The need to present an overview of this issue of Internationalist Communist draws sharply into focus the gravity of the situation faced by the world's workers. As the longest economic crisis in capitalism's history continues on its downward spiral there is no let-up in the attacks on the people who produce the world's wealth. Profit - the search for the highest possible return on capital invested - has always been the motive force of capital. Today, when returns on manufacturing investment are at a post-war low, capital's response has been twofold. On the one hand it is ruthlessly paring down production costs, above all the cost of labour power - both direct (jobs and wages) and indirect (pensions, health and welfare). (See the article on Korea and our statement on unemployment.) On the other, it is putting more and more of its money capital into the booming financial sphere. Here there are higher returns on offer, the highest of all involving the highest risk. It is a sign of the rottenness of capitalism as a social system that even the sphere of finance capital has gone beyond the picture drawn by Hilferding. Today this most parasitic of all capital is not principally concerned in getting paid for recycling surplus value from the metropoles to more profitable manufacturing and infrastructure investments abroad. Aside from good old stock market gambling and lending out to overspent governments ($595 bn of US treasury bonds are in the hands of foreign banks) it is increasingly involved in the sort of short term speculation that contributes nothing at all to the accumulation of surplus value in the “real economy”. From currency speculation to futures and derivatives, through to outright swindles, all the respectable (and not so respectable) bourgeois banks and investment houses are playing the game - and getting their fingers burnt. Sooner or later the whole precarious international network built up on this parastitic fictitious capital will come tumbling down and the Alabania savings scam will appear trivial by comparison. (British pension funds alone have 500bn invested in finance markets.)

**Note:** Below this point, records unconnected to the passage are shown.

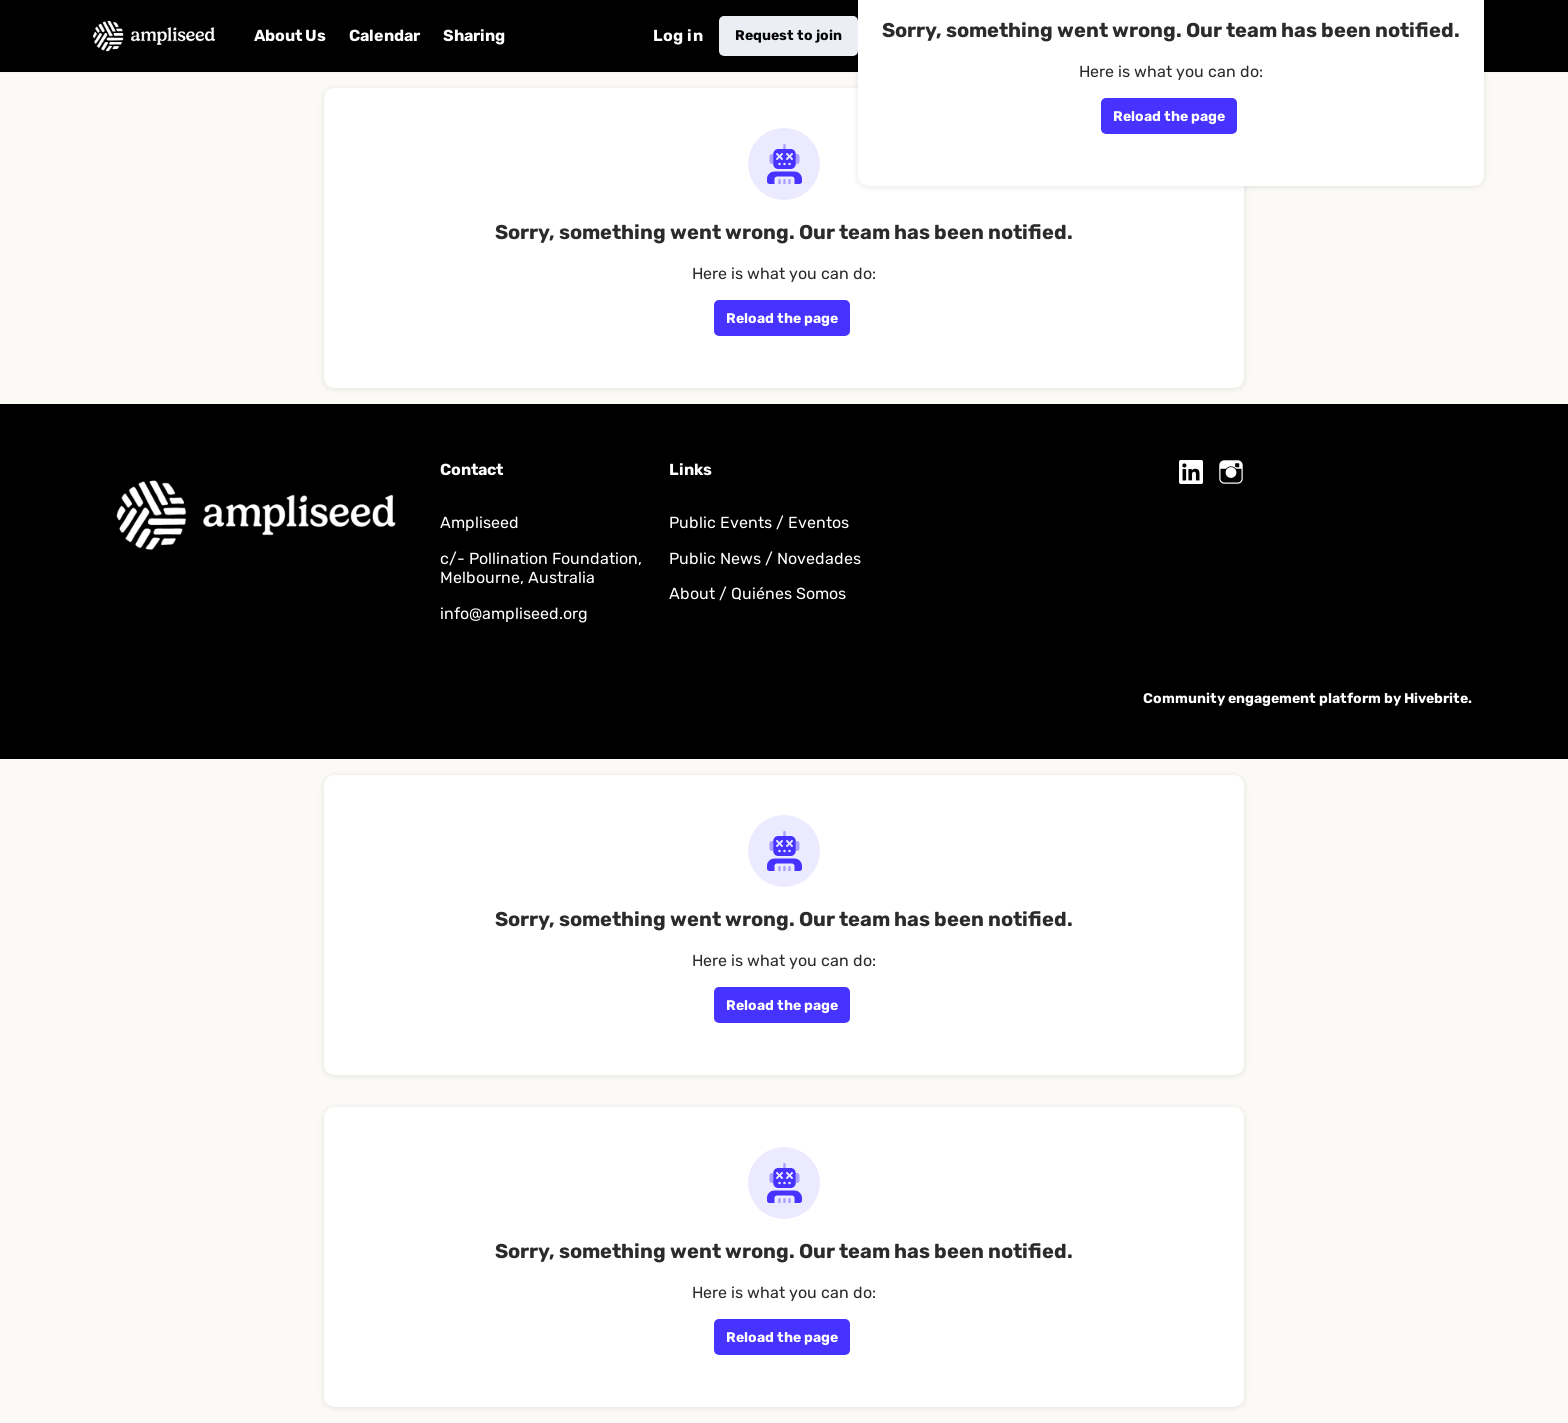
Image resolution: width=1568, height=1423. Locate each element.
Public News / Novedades (765, 558)
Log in (678, 35)
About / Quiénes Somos (757, 593)
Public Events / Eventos (759, 522)
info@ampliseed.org (514, 613)
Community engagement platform (1262, 698)
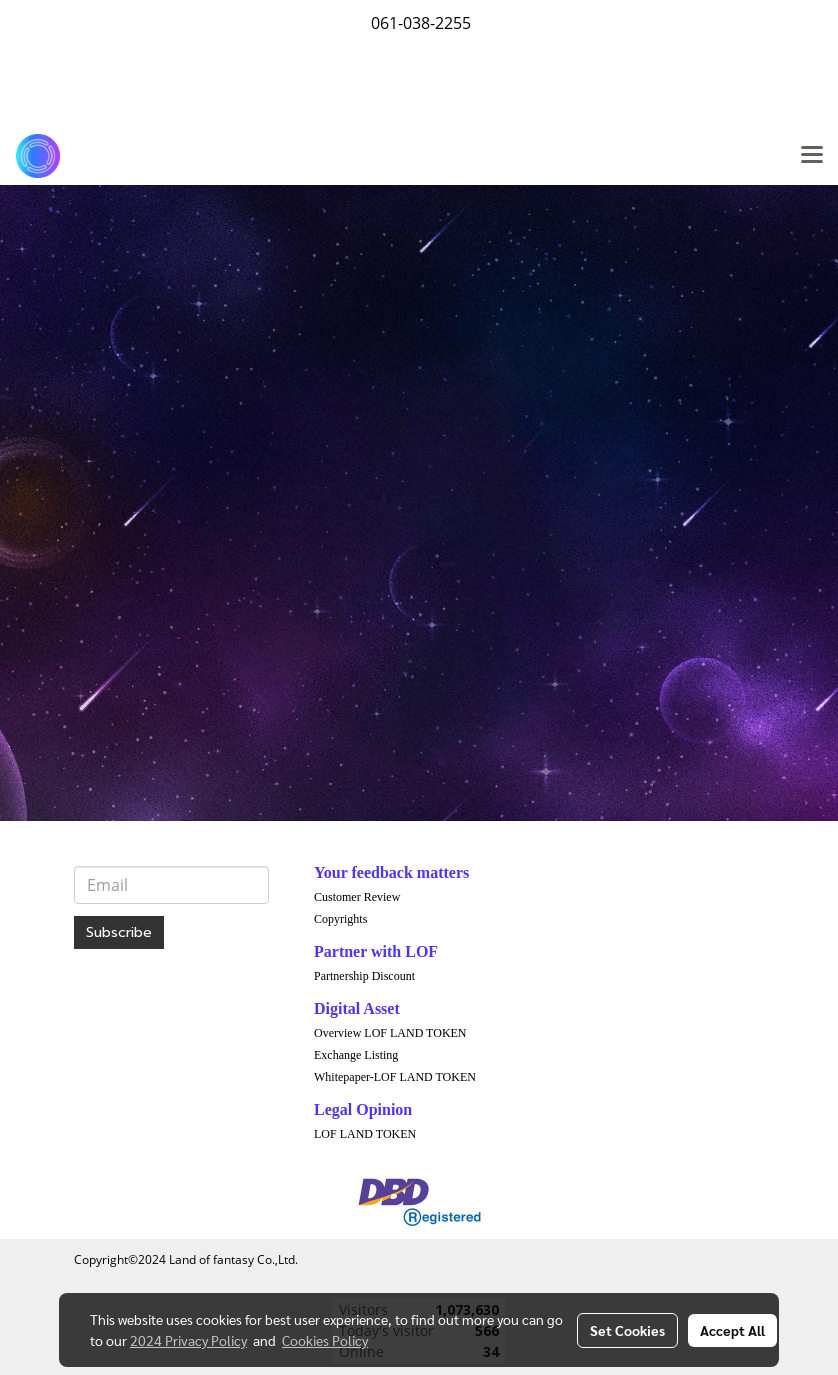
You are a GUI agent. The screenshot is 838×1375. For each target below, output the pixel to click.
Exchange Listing (356, 1055)
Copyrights (340, 919)
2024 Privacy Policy (188, 1340)
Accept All (732, 1330)
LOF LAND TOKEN (365, 1134)
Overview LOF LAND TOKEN (390, 1033)
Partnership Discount (364, 976)
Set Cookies (627, 1330)
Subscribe (119, 932)
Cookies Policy (325, 1340)
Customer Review (357, 897)
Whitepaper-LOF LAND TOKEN (395, 1077)
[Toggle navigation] (812, 156)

Part and parcel of these desperate attempts to improve the rate of return on capital is the process of pulling down barriers - legal, socio-cultural, political - to where and how it can invest. This is a global process and we make no apologies for devoting our attention again in this issue to the question of globalisation. To anyone who thinks that “globalisation” is a way out of the crisis for capitalism, or that it is just a new name for the old capitalist imperialism (simply a myth concocted by the bourgeoisie to get workers to accept horrible working conditions), we recommend “The Two Dimensional State”. Together with its predecessor in the last issue (“Capitals Against Capitalism”) it puts globalisation firmly in the context of the ongoing development of the crisis and establishes a framework to understand the basis for the revival of imperialist power blocs.

For the tendency towards a global economy has not brought an end to imperialist machinations, even if the individual powers, especially in Europe, are not sure where their main interests lie. We can see it in the wider political sphere (as with the US push to extend NATO to Eastern Europe and pre-empt the strengthening of Germany's influence); in the continuation of proxy wars (as in Zaire where French influence has been ousted by the US and its ally, the UK). We can even see it in Albania where, apart from the differences over whether or not to support Berisha, the first incidence of German troops opening fire in a “real situation” since the 2nd World War has been hailed in Germany as a sign of the country's full return to international statehood. (“A watershed in the rehabilitation of the German military” as the Guardian put it.) And now, in the shape of the International Confedertion of Free Trades Unions (ICFTU) we also have the trades unions being used as a direct instrument of imperialism. The tawdry sight of the UK ex-union boss, Bill Jordan, touring the globe making speeches about “labour standards” is being presented by the media as a modern version of the struggle by workers in the 19th century against child labour and appalling working conditions. It is nothing of the kind. As the article on Korea explains, it is part of US and Western European capital's attempts to conserve its own competitive edge and maintain its political influence. The latest example of this is in Burma where the European Trade Union Confedertion and the ICFTU are recommending the removal of “tariff privileges” for Burmese goods in the EC (so much for free trade) as a lever against the Burmese military junta which they want out. At the moment this hasn't happened because France is opposed since its biggest multinational, Total has $1.2bn invested in a gas pipeline project there. A third world war may no longer be at the top of capitalism's agenda but the material force of the economic crisis continues to propel it inexorably towards preparing this “final solution”.

The only alternative is to get rid of the system altogether and use the industrial and technological power it has created as the basis for a humane system controlled by the producers themselves and which directly serves human needs. Perhaps the bourgeoisie sense this themselves. At any rate the apparent need to lie about the Communist Left (especially in France) and lump us with the neo-fascists by saying we have denied the existence of the Nazi extermination camps indicates that capital is not quite so universally confident as it makes out about the “death of communism”. However, it is not relatively obscure propaganda such as this which is preventing the revival of a movement devoted to the revolutionary overthrow of capital inside the working class. Before that can happen the weak forces who are at present defending the communist programme will need to have unified their efforts to create the basis for an international organisation capable of providing an effective leadership in the struggles ahead. The present period should be utilised by us all (here we refer to the attitude of Programma Comunista - see p.16 - and the polemic with the ICC) to resolve political differences and to strengthen our capacity to fight for a new world.